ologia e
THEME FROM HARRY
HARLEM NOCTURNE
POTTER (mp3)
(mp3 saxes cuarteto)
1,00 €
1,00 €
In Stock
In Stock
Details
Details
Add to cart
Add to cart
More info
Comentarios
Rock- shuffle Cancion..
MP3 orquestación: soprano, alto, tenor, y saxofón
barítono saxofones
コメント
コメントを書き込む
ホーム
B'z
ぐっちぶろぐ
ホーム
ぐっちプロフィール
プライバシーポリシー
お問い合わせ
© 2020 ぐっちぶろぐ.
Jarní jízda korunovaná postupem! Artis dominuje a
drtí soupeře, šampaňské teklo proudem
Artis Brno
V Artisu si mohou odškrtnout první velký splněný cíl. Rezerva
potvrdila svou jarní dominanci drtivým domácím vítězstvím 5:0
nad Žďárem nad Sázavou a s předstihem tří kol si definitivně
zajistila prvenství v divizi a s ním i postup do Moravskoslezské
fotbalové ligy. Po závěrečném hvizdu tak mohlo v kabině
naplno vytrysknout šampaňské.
+===+
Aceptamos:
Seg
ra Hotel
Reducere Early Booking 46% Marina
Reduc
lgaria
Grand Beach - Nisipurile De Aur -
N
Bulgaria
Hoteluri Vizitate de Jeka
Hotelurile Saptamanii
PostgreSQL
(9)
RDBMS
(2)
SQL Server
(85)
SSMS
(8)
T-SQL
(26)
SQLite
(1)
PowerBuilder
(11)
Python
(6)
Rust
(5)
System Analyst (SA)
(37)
+===+
### Work task
How many lines in the records hold the string "šampaňské"? Reply with the number only.

### Task output
2